Datasette 0.27 (via) The latest release of Datasette introduces an option to output tables and SQL query results as newline-delimited JSON—plus a new “datasette plugins” command for listing available plugins. # 1st February 2019, 4:39 am

Everyone is angry about CSS again. I’m not even going to try to summarize the arguments. However it always seems to boil down to the fact that CSS is simultaneously too easy to bother with, yet so hard it needs to be wrapped up in a ball of JavaScript in case it scares the horses.

Rachel Andrew # 30th January 2019, 11:14 pm

Since Mozilla moved on from Firefox OS, its derivatives have shipped on an order of magnitude more devices than during its entire time under Mozilla’s leadership and it has gone on to form the basis of the third largest and fastest growing mobile operating system in the world.

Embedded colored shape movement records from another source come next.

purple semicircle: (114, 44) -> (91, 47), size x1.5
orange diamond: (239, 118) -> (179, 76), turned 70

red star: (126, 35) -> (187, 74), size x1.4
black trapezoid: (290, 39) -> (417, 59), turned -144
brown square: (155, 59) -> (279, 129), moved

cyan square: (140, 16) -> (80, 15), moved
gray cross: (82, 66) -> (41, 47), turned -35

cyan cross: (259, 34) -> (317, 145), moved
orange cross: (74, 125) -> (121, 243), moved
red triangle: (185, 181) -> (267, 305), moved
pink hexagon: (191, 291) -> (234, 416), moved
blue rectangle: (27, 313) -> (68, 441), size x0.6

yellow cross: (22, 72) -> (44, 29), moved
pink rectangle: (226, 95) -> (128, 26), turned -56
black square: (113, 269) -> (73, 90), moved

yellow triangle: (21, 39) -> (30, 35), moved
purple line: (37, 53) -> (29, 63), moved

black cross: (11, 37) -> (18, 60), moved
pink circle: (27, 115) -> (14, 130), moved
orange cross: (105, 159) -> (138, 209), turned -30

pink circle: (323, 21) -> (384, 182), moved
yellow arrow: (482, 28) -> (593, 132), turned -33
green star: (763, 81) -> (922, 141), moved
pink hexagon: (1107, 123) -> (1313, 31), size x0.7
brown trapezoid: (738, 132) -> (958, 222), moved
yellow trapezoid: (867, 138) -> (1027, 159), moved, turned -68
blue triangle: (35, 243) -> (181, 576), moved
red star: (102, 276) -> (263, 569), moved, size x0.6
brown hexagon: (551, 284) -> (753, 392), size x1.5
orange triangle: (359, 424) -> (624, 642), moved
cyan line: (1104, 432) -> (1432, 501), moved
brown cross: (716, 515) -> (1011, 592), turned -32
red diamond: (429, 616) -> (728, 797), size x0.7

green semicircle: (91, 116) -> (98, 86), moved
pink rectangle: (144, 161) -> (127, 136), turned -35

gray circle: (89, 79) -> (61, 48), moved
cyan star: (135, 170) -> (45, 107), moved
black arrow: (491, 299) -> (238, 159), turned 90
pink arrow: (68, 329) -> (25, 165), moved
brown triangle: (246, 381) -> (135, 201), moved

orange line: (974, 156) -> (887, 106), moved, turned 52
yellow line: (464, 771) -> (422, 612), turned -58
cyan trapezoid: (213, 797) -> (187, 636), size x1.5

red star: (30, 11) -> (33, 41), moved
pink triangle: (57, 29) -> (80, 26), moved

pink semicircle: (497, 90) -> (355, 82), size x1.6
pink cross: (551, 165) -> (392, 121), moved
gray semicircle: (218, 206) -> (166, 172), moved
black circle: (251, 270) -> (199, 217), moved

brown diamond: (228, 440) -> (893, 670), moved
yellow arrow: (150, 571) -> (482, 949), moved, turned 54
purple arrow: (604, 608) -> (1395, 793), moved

Ben Francis # 28th January 2019, 12:59 pm

websocketd (via) Delightfully clever piece of design: “It’s like CGI, twenty years later, for WebSockets”. Simply run “websocketd --port=8080 my-program” and it will start up a WebSocket server on port 8080 and fire up a new process running your script every time it sees a new WebSocket connection. Standard in and standard out are automatically hooked up to the socket connection. Since it spawns a new process per connection this won’t work well with thousands of connections but for smaller scale projects it’s an excellent addition to the toolbok—and since it’s written in Go there are pre-compiled binaries available for almost everything. # 26th January 2019, 2:38 am

Practical Deep Learning for Coders 2019 (via) The deep learning evening course I took a few months ago has now been shared online in full, and it’s outstanding. “After the first lesson you’ll be able to train a state-of-the-art image classification model on your own data”—can confirm: after just the first lesson I built a bobcat v.s. cougar classifier using photos from iNaturalist. The biggest thing I learned from the course is how powerful transfer learning is. I used to think you needed a huge amount of data to get good results from deep learning. That’s no longer true: you can take an existing model (eg ResNet for image classification) and train on top of it. ResNet can classify images as 1,000 classes (house, cat, etc)—training an extra few hundred images of e.g. Bobcats vs Cougars only takes a couple of minutes on a GPU and can give you crazily accurate results. It works because the pre-trained model can already pick up really subtle details—fur patterns, ear shapes etc—so you only need to train a few more layers on it for it to be able to classify against the patterns in your new set of training images. And this doesnt just work for image classification! Natural language processing benefits from transfer learning too: take an existing model trained on the entire corpus of Wikipedia (so it knows patterns from sentence structures) and you can build IMDB sentiment analysis on top. That’s in lesson 4. # 26th January 2019, 12:32 am

Subscribe to my blog on Telegram (via) I created a Telegram bot that’s subscribed to my Atom feed, so if you want to get notifications when I post to my blog you can do that using Telegram now. # 20th January 2019, 4:11 am

togeojson (via) Handy JavaScript library and command-mine tool for converting KML and GPX to GeoJSON, by Tom MacWright # 18th January 2019, 11:50 pm

[On 5G] This is the great thing about the decentralized, permissionless innovation of the internet—telcos don’t need to decide in advance what the use cases are, any more than Intel had to decide what the use cases for faster CPUs would be.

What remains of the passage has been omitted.